Turkey struggles with criminal Ponzi-style structures


Nowadays, the judiciary is questioning the causes of unjust enrichment of the Koza Group, which was a small invitation-card printing house in Istanbul in the early 1990s and rapidly grew into a conglomerate having 23 companies. The group, which is known for its affiliation to the Gülenist Terrorist Organization, has an asset size worth tens of billions of dollars with its media network that includes TV channels and newspapers, and with mining companies that allegedly operate the most fertile gold mines in the world. This legal practice should have already been conducted in a democratic country. However, Koza Group, which flourished over the course of time and turned into a criminal monopoly, prevented this legal transaction by using its power in the bureaucracy. Now, media outlets belonging to this criminal monopoly present the questioning of unjust enrichment as if it were an operation against the media. This is not the case, and anywhere in the world this legal transaction would be considered as a front for a criminal structure in the eyes of the court and its accountability in the face of the legal system.

Democracy and welfare in the world is achieved after struggles against crises and fraudulent structures that operate like the moneymaking schemes of Italian swindler Charles Ponzi. United States history is fraught with striking examples, including the 2008 financial crisis, in this regard.
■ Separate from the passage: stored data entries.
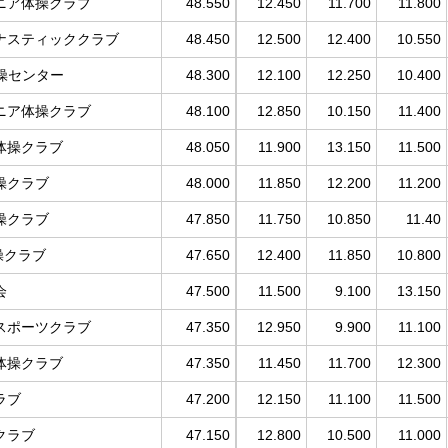
ニア体操クラブ
48.550
12.450
11.700
11.800
ナスティッククラブ
48.450
12.500
12.400
10.550
 体操センター
48.300
12.100
12.250
10.400
ニア体操クラブ
48.100
12.850
10.150
11.400
体操クラブ
48.050
11.900
13.150
11.500
操クラブ
48.000
11.850
12.200
11.200
操クラブ
47.850
11.750
10.850
11.40
操クラブ
47.650
12.400
11.850
10.800
会
47.500
11.500
9.100
13.150
スポーツクラブ
47.350
12.950
9.900
11.100
体操クラブ
47.350
11.450
11.700
12.300
ラブ
47.200
12.150
11.100
11.500
クラブ
47.150
12.800
10.500
11.000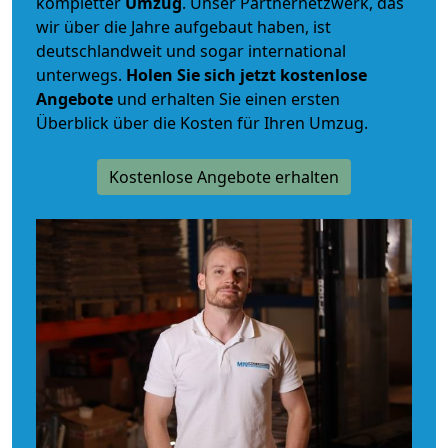
kompletter
Umzug
. Unser Partnernetzwerk, das
wir über die Jahre aufgebaut haben, ist
deutschlandweit und sogar international
unterwegs.
Holen Sie sich jetzt kostenlose
Angebote
und erhalten Sie einen ersten
Überblick über die Kosten für Ihren Umzug.
Kostenlose Angebote erhalten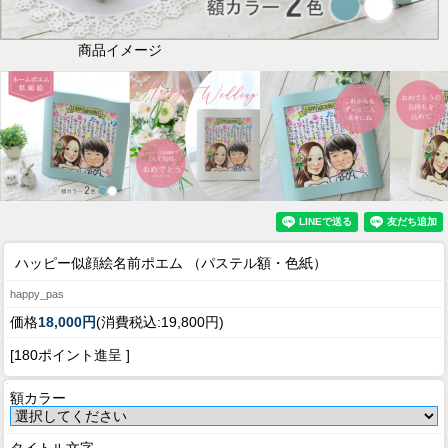
商品イメージ
ハッピー似顔絵名前ポエム （パステル額・色紙）
happy_pas
価格
18,000円
(消費税込:19,800円)
[180ポイント進呈 ]
額カラー
タイトル文字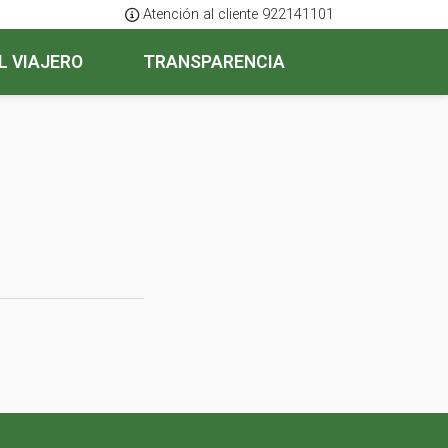
Atención al cliente 922141101
L VIAJERO
TRANSPARENCIA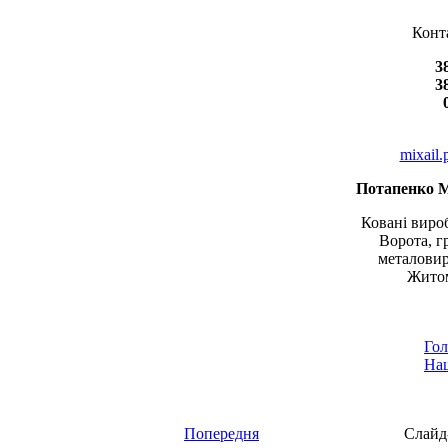
Конт
3
3
mixail
Потапенко 
Ковані вироб
Ворота, г
металовир
Житом
Гол
Наш
Попередня
Слайд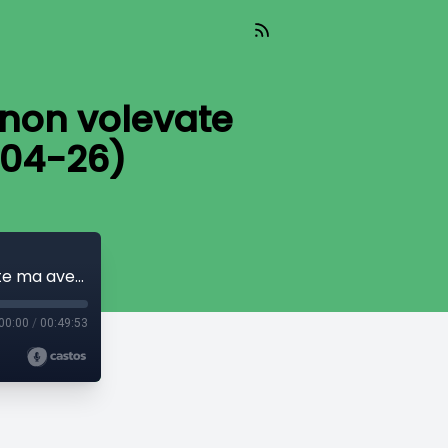
 non volevate
-04-26)
La Skolopendra By Night: La cosa che non volevate ma avete dovuto fare oggi (08-04-26)
00:00
/
00:49:53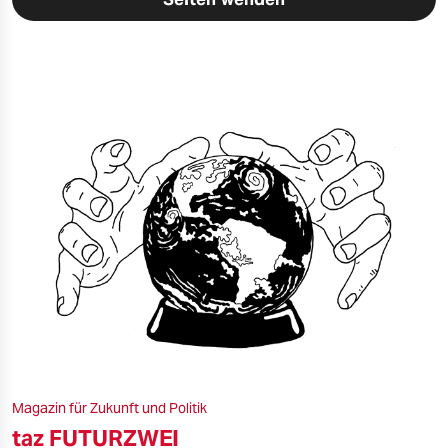
Magazin für Zukunft und Politik
taz FUTURZWEI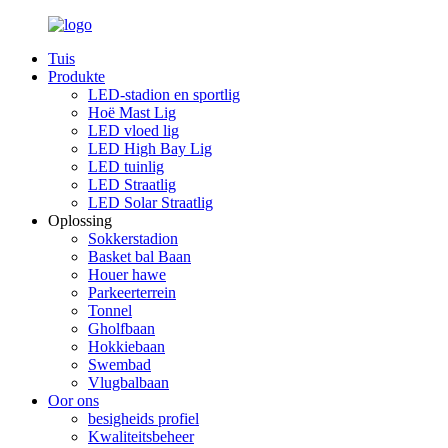
Tuis
Produkte
LED-stadion en sportlig
Hoë Mast Lig
LED vloed lig
LED High Bay Lig
LED tuinlig
LED Straatlig
LED Solar Straatlig
Oplossing
Sokkerstadion
Basket bal Baan
Houer hawe
Parkeerterrein
Tonnel
Gholfbaan
Hokkiebaan
Swembad
Vlugbalbaan
Oor ons
besigheids profiel
Kwaliteitsbeheer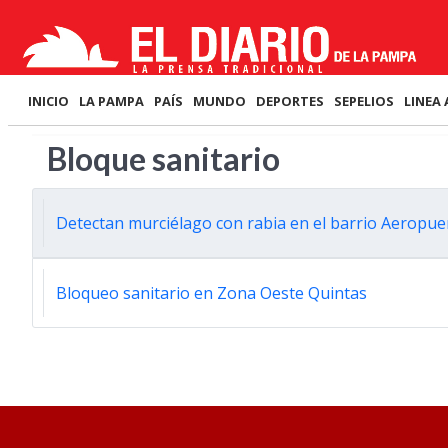
INICIO
LA PAMPA
PAÍS
MUNDO
DEPORTES
SEPELIOS
LINEA 
Bloque sanitario
Detectan murciélago con rabia en el barrio Aeropue
Bloqueo sanitario en Zona Oeste Quintas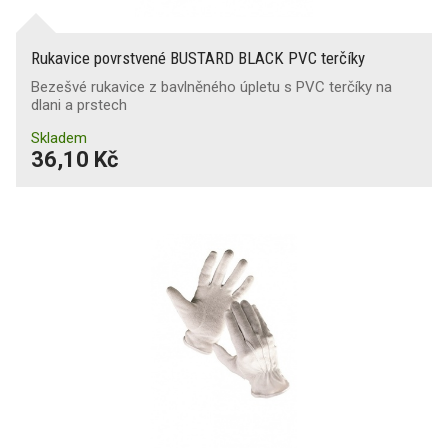
Rukavice povrstvené BUSTARD BLACK PVC terčíky
Bezešvé rukavice z bavlněného úpletu s PVC terčíky na
dlani a prstech
Skladem
36,10 Kč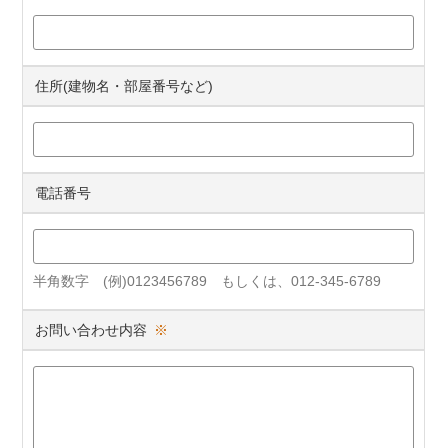
住所(建物名・部屋番号など)
電話番号
半角数字 (例)0123456789 もしくは、012-345-6789
お問い合わせ内容
※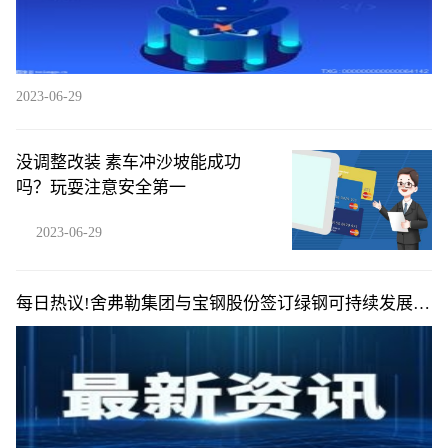
2023-06-29
没调整改装 素车冲沙坡能成功
吗？玩耍注意安全第一
2023-06-29
每日热议!舍弗勒集团与宝钢股份签订绿钢可持续发展战
略协议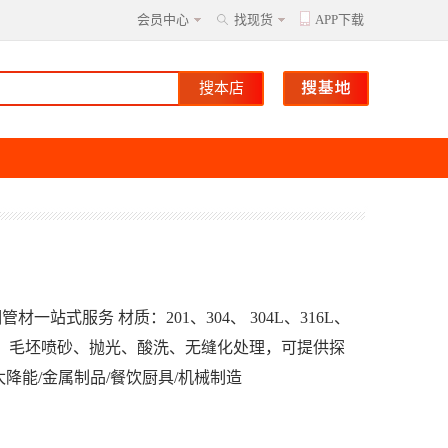
会员中心
找现货
APP下载
站式服务 材质：201、304、 304L、316L、
m 表面可做：毛坯喷砂、抛光、酸洗、无缝化处理，可提供探
降能/金属制品/餐饮厨具/机械制造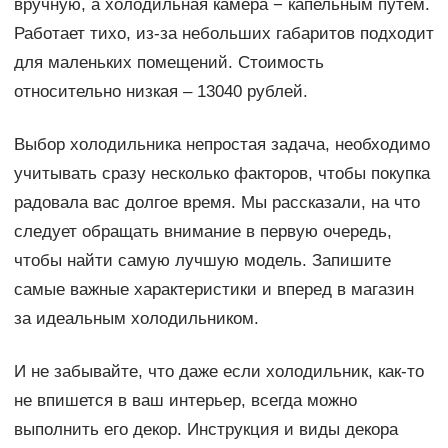
вручную, а холодильная камера − капельным путем.
Работает тихо, из-за небольших габаритов подходит
для маленьких помещений. Стоимость
относительно низкая – 13040 рублей.
Выбор холодильника непростая задача, необходимо
учитывать сразу несколько факторов, чтобы покупка
радовала вас долгое время. Мы рассказали, на что
следует обращать внимание в первую очередь,
чтобы найти самую лучшую модель. Запишите
самые важные характеристики и вперед в магазин
за идеальным холодильником.
И не забывайте, что даже если холодильник, как-то
не впишется в ваш интерьер, всегда можно
выполнить его декор. Инструкция и виды декора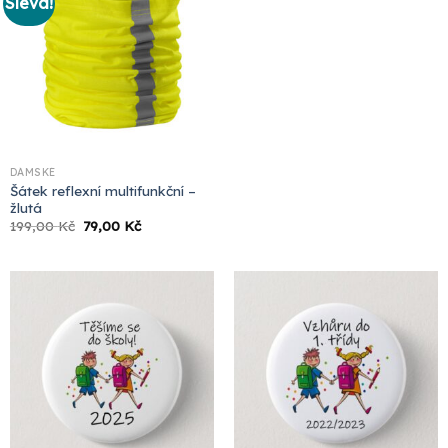
Sleva!
DÁMSKÉ
Šátek reflexní multifunkční –
žlutá
Původní
Aktuální
199,00
Kč
79,00
Kč
cena
cena
byla:
je:
199,00 Kč.
79,00 Kč.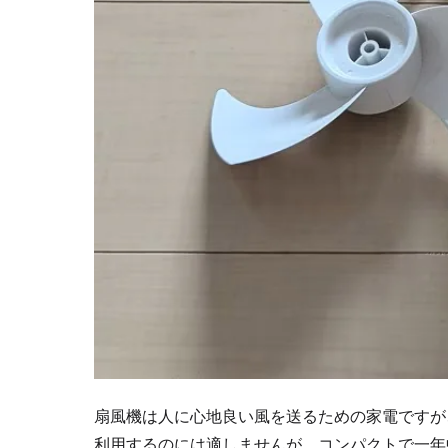
扇風機は人に心地良い風を送るための家電ですが
利用するのには適しませんが、コンパクトで一年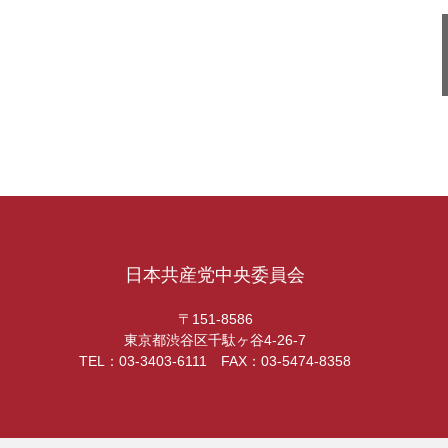
日本共産党中央委員会
〒151-8586
東京都渋谷区千駄ヶ谷4-26-7
TEL：03-3403-6111 FAX：03-5474-8358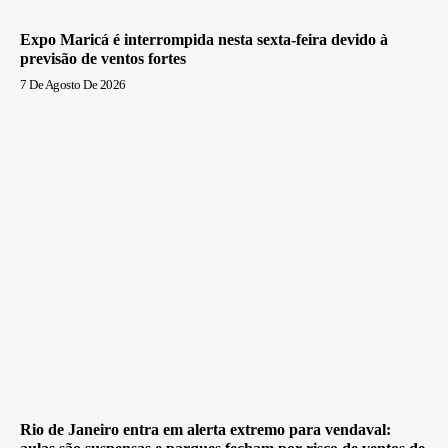
Expo Maricá é interrompida nesta sexta-feira devido à
previsão de ventos fortes
7 De Agosto De 2026
Rio de Janeiro entra em alerta extremo para vendaval: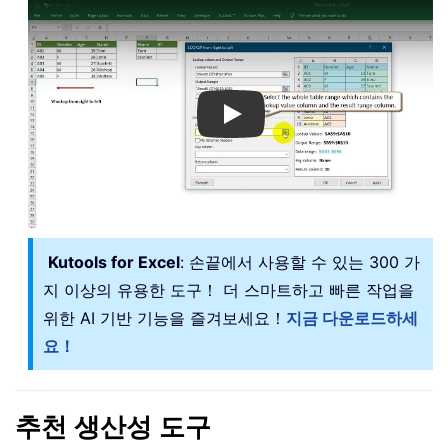
Play
Kutools for Excel
: 손끝에서 사용할 수 있는 300 가
지 이상의 유용한 도구！ 더 스마트하고 빠른 작업을
위한 AI 기반 기능을 즐겨보세요！
지금 다운로드하세
요！
추천 생산성 도구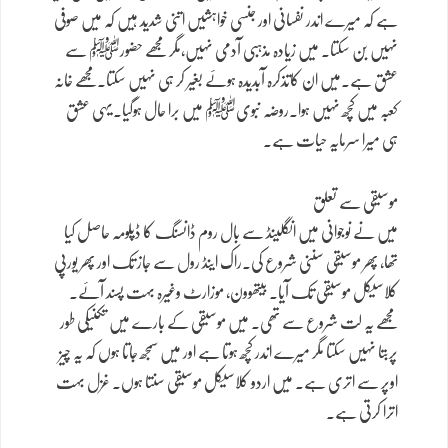
ہے کہ میرے اندر نفسانی اور جنسی خواہشیں اتنی شدید ہیں کہ میں صوفی
نہیں بن سکتا۔ میں زیادہ مذہبی آدمی نہیں،مگر مجھے حضورﷺ سے
عشق ہے۔میں ان کاتذکرہ آبدیدہ ہوئے بغیر کر ہی نہیں سکتا۔مجھے خانہ
کعبہ میں کچھ نہیں ہوا۔روضہ نبویﷺ میں برا حال ہوگیا۔یہی عشق
ہی میرا سرمایہ حیات ہے۔
موسیقی سے تعلق
میں نے نوجوانی میں انگلینڈ سے بال روم ڈانسنگ کا ڈپلومہ حاصل کیا
تھا، پھر موسیقی سننی شروع کی۔راک اینڈ رول سے جاز تک اور پھر یورپی
کلاسیکل موسیقی تک آیا۔ بیتھوون، موزارٹ وغیرہ بہت پسند آئے۔
مجھے یہ لت شروع سے تھی۔ میں موسیقی کے بارے میں تکنیکی طور
پربتا نہیں سکتا مگر میرے اندر کچھ ہوتا ہے اور میں سمجھ جاتا ہوں کہ یہ چیز
اوپر سے اتری ہے۔ میں اردو کلاسیکل موسیقی سنتا ہوں۔ غزل بہت
اترا کرتی ہے۔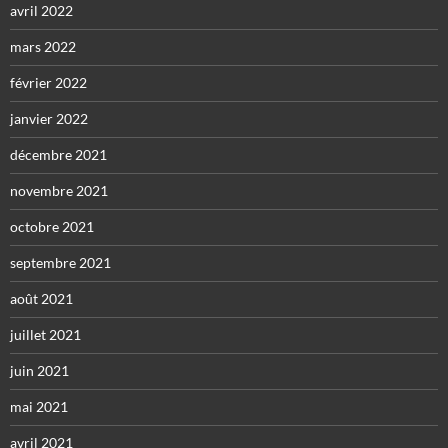
avril 2022
mars 2022
février 2022
janvier 2022
décembre 2021
novembre 2021
octobre 2021
septembre 2021
août 2021
juillet 2021
juin 2021
mai 2021
avril 2021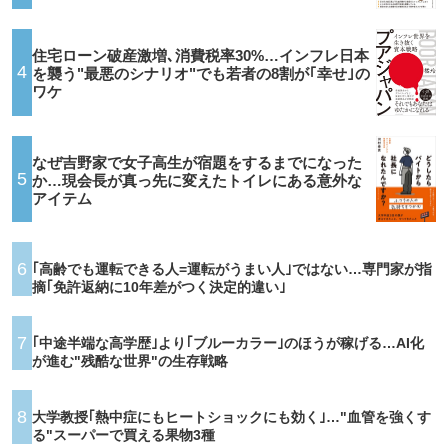
住宅ローン破産激増､消費税率30%…インフレ日本
4
を襲う"最悪のシナリオ"でも若者の8割が｢幸せ｣の
ワケ
なぜ吉野家で女子高生が宿題をするまでになった
5
か…現会長が真っ先に変えたトイレにある意外な
アイテム
6
｢高齢でも運転できる人=運転がうまい人｣ではない…専門家が指
摘｢免許返納に10年差がつく決定的違い｣
7
｢中途半端な高学歴｣より｢ブルーカラー｣のほうが稼げる…AI化
が進む"残酷な世界"の生存戦略
8
大学教授｢熱中症にもヒートショックにも効く｣…"血管を強くす
る"スーパーで買える果物3種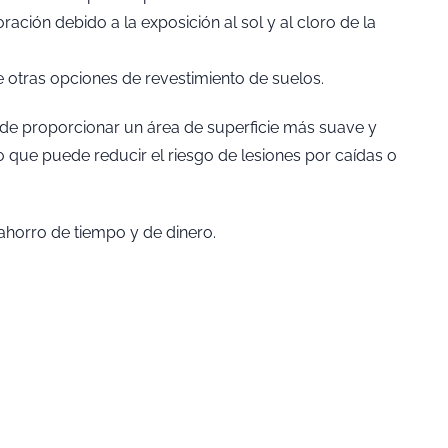
oración debido a la exposición al sol y al cloro de la
 otras opciones de revestimiento de suelos.
uede proporcionar un área de superficie más suave y
 que puede reducir el riesgo de lesiones por caídas o
ahorro de tiempo y de dinero.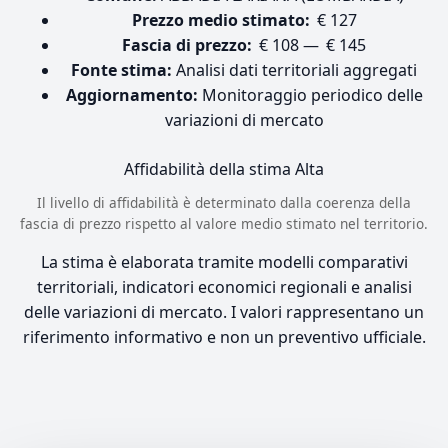
Prezzo medio stimato:
€ 127
Fascia di prezzo:
€ 108 — € 145
Fonte stima:
Analisi dati territoriali aggregati
Aggiornamento:
Monitoraggio periodico delle
variazioni di mercato
Affidabilità della stima
Alta
Il livello di affidabilità è determinato dalla coerenza della
fascia di prezzo rispetto al valore medio stimato nel territorio.
La stima è elaborata tramite modelli comparativi
territoriali, indicatori economici regionali e analisi
delle variazioni di mercato. I valori rappresentano un
riferimento informativo e non un preventivo ufficiale.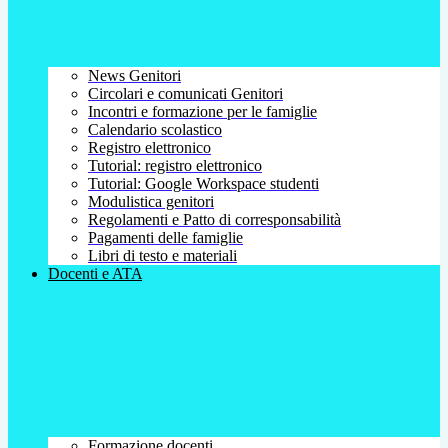
News Genitori
Circolari e comunicati Genitori
Incontri e formazione per le famiglie
Calendario scolastico
Registro elettronico
Tutorial: registro elettronico
Tutorial: Google Workspace studenti
Modulistica genitori
Regolamenti e Patto di corresponsabilità
Pagamenti delle famiglie
Libri di testo e materiali
Docenti e ATA
Formazione docenti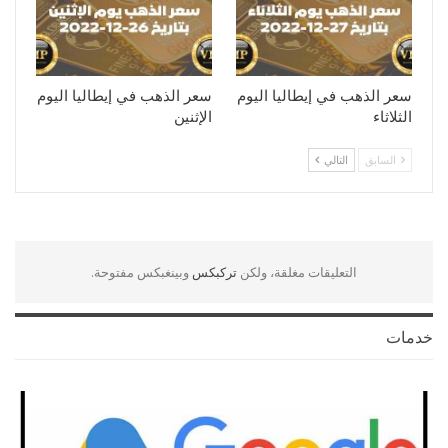
سعر الذهب في إيطاليا اليوم
سعر الذهب في إيطاليا اليوم
الثلاثاء
الإثنين
السابق
التالي
التعليقات مغلقة، ولكن
تركبكس
وبينغبكس مفتوحة.
خدمات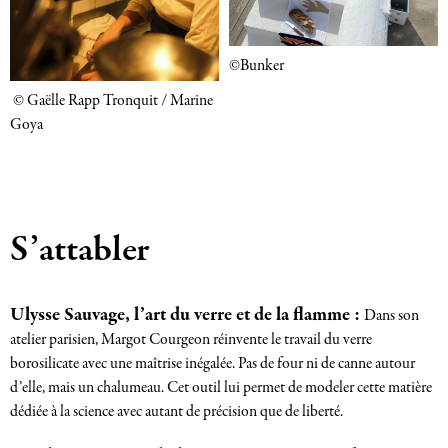
©Bunker
© Gaëlle Rapp Tronquit / Marine
Goya
S’attabler
Ulysse Sauvage, l’art du verre et de la flamme :
Dans son
atelier parisien, Margot Courgeon réinvente le travail du verre
borosilicate avec une maîtrise inégalée. Pas de four ni de canne autour
d’elle, mais un chalumeau. Cet outil lui permet de modeler cette matière
dédiée à la science avec autant de précision que de liberté.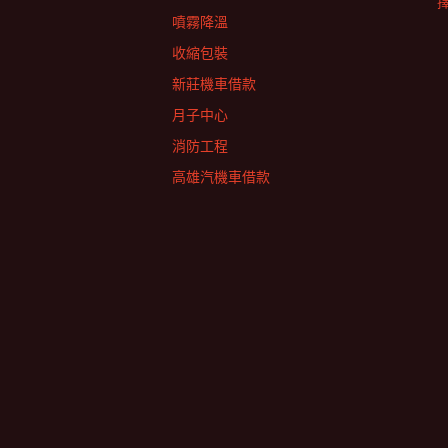
擇
噴霧降溫
收縮包裝
新莊機車借款
月子中心
消防工程
高雄汽機車借款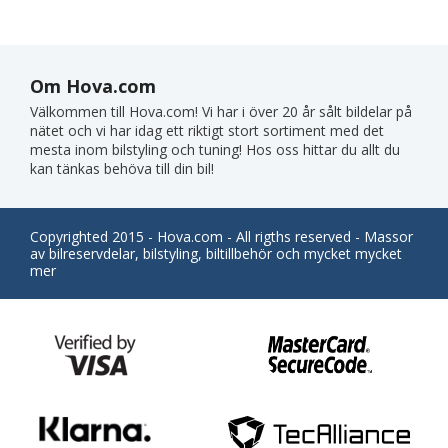
Om Hova.com
Välkommen till Hova.com! Vi har i över 20 år sålt bildelar på
nätet och vi har idag ett riktigt stort sortiment med det
mesta inom bilstyling och tuning! Hos oss hittar du allt du
kan tänkas behöva till din bil!
Copyrighted 2015 - Hova.com - All rigths reserved - Massor
av bilreservdelar, bilstyling, biltillbehör och mycket mycket
mer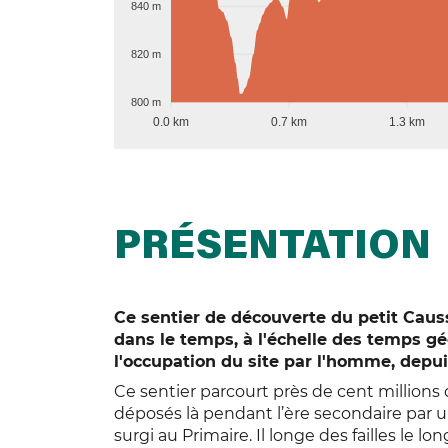
840 m
820 m
800 m
0.0 km
0.7 km
1.3 km
PRÉSENTATION
Ce sentier de découverte du petit Caus
dans le temps, à l'échelle des temps gé
l'occupation du site par l'homme, depuis
Ce sentier parcourt près de cent millions d
déposés là pendant l’ère secondaire par 
surgi au Primaire. Il longe des failles le l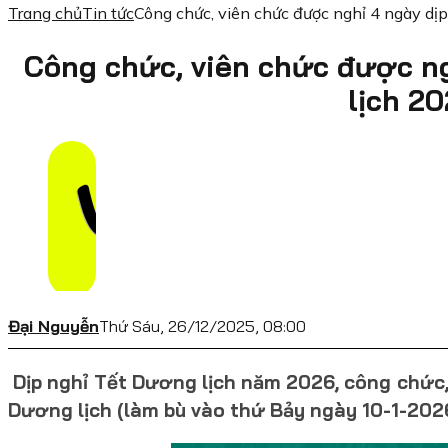
Trang chủ
Tin tức
Công chức, viên chức được nghỉ 4 ngày dị
Công chức, viên chức được n
lịch 2
Đại Nguyễn
Thứ Sáu, 26/12/2025, 08:00
Dịp nghỉ Tết Dương lịch năm 2026, công chức,
Dương lịch (làm bù vào thứ Bảy ngày 10-1-2026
Furthermore, the 1929 economic depression and the following period are very important.

When the Great Depression of 1929 broke out, the U.S. was being administrated by the 31st President, republican Herbert Hoover, who thought that the system would spontaneously get back on track in the face of the crisis. However, the system did not concern the financial system alone, but also engulfed real areas and intensified further, revealing Hoover's desperation. Thus, a good many incidents that happened during and after the Great Depression brought an end to the Hoover administration and later brought Franklin D. Roosevelt to power. Roosevelt's New Deal policy turned into a lifesaver both for the U.S. and all other countries affected by the crisis. The New Deal policy, which aimed for the reinvigoration of the economy and highlighted government expenditures in almost all respects, enabled the recovery and the reconstruction of the U.S. economy. Another aspect of the New Deal that is not widely known but constitutes its core is its systemic struggle with criminal economic structures that derailed from the system.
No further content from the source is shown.